There are mixed opinions about conferences that take more than a week (TWIML is a 2 week conference) and especially those that run online (which is for obvious reasons standard this year). However this particular event, despite some purely commercial talks which due to their subjectivity brought questionable value, turned out to be a very useful source of information for the Glovo ML Platform team. The main focus of the conference not surprisingly was on the “hottest” MLOps components these days: Feature Stores and ML workflow management components.

In this report, we would like to give an overview of the 4 most exciting talks and share our learnings and thoughts:

How Spotify does ML at scale?

The Spotify use case for ML is in many ways similar to Glovo’s, however it operates at a larger scale. As at Glovo, they have a mostly decentralized data science (DS) structure and try to link DS projects with company and product goals.

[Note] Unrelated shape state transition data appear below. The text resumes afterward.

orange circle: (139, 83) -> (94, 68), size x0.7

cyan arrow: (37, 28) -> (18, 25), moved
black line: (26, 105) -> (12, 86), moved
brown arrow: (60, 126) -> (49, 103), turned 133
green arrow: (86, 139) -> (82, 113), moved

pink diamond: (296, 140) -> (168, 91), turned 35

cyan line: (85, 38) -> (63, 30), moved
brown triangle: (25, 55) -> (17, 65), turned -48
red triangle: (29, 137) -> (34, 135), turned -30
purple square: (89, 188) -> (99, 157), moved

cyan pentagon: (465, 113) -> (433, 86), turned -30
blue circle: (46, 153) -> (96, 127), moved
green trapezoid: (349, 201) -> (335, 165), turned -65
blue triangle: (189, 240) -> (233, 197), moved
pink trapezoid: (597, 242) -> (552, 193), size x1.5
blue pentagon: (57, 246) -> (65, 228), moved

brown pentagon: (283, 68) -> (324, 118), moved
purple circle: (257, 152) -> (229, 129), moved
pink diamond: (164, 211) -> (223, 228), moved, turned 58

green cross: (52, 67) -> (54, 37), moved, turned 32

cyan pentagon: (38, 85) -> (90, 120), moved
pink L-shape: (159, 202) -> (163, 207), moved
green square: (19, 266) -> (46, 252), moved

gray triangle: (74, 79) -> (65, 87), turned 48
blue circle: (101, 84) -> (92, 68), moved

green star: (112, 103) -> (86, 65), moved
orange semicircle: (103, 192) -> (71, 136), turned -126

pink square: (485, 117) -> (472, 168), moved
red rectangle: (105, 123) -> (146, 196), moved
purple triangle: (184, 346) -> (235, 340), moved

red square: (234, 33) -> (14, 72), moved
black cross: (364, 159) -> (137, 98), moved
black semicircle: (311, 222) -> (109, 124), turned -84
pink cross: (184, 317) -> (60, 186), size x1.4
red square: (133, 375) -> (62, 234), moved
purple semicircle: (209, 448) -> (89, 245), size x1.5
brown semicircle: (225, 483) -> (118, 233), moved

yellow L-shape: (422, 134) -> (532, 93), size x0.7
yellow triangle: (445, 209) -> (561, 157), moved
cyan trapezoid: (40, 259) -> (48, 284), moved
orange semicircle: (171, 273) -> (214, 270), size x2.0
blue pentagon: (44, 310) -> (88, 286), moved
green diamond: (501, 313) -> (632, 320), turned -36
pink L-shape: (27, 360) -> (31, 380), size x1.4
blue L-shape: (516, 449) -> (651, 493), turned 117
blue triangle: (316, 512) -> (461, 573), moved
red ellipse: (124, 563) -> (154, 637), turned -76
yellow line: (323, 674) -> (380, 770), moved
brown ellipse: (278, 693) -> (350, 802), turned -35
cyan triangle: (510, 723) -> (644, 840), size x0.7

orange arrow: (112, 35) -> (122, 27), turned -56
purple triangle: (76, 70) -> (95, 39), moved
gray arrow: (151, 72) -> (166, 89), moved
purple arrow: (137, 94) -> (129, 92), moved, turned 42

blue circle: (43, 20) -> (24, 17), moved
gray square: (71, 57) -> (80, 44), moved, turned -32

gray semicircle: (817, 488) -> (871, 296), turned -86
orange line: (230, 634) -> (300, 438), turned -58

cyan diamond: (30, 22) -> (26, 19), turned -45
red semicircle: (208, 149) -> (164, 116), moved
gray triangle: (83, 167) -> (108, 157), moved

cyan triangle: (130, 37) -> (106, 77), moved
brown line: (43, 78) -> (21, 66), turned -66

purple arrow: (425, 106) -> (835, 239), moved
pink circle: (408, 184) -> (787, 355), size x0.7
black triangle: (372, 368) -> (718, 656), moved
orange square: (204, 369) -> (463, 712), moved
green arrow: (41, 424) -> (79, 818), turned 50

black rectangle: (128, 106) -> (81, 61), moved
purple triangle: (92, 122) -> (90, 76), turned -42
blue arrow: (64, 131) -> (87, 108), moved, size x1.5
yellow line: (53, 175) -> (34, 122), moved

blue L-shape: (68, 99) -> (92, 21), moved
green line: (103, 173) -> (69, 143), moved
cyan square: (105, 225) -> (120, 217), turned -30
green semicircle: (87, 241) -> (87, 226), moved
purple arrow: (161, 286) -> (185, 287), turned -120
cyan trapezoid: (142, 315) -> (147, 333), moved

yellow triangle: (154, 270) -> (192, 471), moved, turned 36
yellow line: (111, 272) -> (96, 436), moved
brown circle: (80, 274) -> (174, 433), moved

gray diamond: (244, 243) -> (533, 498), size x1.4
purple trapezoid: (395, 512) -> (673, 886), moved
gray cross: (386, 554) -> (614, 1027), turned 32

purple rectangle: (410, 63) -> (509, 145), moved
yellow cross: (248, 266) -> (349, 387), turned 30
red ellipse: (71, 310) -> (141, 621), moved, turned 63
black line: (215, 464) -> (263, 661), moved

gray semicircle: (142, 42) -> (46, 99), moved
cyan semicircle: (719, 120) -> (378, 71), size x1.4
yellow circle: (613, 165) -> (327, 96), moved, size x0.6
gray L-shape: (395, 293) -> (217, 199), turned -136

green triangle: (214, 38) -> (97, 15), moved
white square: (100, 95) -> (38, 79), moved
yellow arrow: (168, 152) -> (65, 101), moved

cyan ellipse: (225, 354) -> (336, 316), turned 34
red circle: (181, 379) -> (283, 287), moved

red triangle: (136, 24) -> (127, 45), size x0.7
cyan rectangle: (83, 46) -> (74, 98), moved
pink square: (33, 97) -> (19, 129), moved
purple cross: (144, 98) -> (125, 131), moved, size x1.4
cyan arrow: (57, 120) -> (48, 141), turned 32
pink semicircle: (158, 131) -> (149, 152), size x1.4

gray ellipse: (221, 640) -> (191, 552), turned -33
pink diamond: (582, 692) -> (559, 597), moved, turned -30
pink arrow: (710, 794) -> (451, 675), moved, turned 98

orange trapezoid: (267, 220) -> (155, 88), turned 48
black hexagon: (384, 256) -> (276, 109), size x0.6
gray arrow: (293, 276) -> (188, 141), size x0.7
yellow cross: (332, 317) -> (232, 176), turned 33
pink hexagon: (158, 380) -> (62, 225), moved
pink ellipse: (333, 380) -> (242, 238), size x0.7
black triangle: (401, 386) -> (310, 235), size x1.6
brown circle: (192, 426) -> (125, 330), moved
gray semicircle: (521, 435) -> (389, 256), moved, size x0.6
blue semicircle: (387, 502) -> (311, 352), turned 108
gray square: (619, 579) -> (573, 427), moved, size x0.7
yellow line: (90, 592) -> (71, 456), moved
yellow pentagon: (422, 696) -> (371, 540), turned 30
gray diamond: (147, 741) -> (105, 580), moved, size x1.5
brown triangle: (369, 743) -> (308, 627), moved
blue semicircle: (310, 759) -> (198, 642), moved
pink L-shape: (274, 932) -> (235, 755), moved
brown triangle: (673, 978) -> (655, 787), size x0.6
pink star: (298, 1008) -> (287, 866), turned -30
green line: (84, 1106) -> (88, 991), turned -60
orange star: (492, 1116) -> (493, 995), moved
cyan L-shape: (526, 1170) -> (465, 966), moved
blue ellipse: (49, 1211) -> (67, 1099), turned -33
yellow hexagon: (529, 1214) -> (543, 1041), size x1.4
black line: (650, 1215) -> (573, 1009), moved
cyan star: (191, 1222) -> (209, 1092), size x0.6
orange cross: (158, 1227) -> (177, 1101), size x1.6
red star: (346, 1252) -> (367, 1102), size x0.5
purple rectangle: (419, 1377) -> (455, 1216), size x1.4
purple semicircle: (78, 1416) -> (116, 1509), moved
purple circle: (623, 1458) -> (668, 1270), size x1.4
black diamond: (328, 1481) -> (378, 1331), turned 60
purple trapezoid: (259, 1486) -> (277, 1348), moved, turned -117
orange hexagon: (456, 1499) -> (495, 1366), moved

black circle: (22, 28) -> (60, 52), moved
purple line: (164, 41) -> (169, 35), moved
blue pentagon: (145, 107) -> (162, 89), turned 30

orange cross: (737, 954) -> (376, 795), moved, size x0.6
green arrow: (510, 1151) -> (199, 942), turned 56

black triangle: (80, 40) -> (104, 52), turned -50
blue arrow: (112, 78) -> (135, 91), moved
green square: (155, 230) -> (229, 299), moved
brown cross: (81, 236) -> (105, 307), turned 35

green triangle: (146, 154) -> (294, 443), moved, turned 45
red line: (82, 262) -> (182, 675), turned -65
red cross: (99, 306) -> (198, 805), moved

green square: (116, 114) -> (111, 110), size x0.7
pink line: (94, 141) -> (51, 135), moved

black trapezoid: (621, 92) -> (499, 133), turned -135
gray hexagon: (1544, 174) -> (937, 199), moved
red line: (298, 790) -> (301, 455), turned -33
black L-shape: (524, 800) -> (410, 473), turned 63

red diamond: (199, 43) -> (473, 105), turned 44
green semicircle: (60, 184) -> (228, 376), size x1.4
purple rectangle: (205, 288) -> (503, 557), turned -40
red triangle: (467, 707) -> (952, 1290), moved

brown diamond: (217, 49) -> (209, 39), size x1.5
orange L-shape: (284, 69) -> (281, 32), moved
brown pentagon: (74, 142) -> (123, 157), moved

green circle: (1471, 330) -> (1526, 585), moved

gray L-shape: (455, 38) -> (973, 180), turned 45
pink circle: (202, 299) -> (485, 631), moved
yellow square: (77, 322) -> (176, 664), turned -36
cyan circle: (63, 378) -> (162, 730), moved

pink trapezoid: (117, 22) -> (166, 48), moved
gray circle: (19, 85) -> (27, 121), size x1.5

They are handling isolated components on their own and dedicating time to create in-house tools for common problems like:

  • Feature Store, which is a purpose-built repository of ML features. Spotify developed their proprietary tool — Jukebox. It’s an interesting tool to analyse, as we are slowly but steadily getting to Feature Store planning as a part of the Glovo ML Platform offering.
  • Kubeflow Pipelines, a tool we tested as the ML workflow orchestrator, however finally we decided to go for an alternative solution (Argo Workflows) for various reasons (while taking advantage of the Kubeflow Pipelines SDK to generate pipelines using Python is viable as an alternative to make pipelines generation easier for Glovo data scientists).
  • Proprietary Serving Component. It implements a simple and intuitive paradigm: a user submits input to the component (a model or a set of features) and it returns the intuitively expected output (an endpoint or a model).
  • ML Home, a centralized repository of ML internal projects with a user-friendly UI. Spotify sees it as an enabler for team collaboration and a tool for ML project discoverability. It’s interesting that we had a similar idea not long ago and we might be coming back to it in the long term to provide a seamless centralized solution .

As in many other companies, Spotify rolls out DS products to a small representative sample of users, however it’s exceptional that they put emphasis on the representativity of that sample going beyond a simple random selection.

Unified MLOps Feature Stores and Model Deployments (Splice Machine)

Splice Machine is an Open Source tool that is based on a single database. Conceptually, their idea is so simple that it looks surprising how they can do so much based on it. Using a single database engine they can provide close to single-digit millisecond latency, be ACID-compliant and handle not only online but also precomputed models in an unified way.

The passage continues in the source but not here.